WHAT TO WORK ON
A single figure is the whole answer: the number of lines in the records that contain "Республики".

########

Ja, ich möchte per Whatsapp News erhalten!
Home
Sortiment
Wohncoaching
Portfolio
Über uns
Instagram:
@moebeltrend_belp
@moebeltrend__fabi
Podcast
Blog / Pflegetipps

########

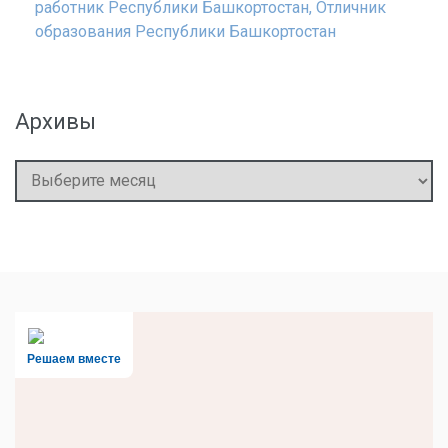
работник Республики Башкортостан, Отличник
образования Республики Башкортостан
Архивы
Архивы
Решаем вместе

########

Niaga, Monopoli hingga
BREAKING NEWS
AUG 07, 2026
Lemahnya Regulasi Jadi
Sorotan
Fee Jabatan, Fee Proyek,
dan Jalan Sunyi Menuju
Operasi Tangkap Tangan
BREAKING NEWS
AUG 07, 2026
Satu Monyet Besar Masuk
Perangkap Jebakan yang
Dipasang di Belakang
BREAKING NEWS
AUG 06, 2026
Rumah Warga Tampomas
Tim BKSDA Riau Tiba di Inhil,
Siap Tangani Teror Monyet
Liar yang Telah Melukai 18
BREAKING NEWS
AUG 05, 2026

########

EXERCISE ANSWER
2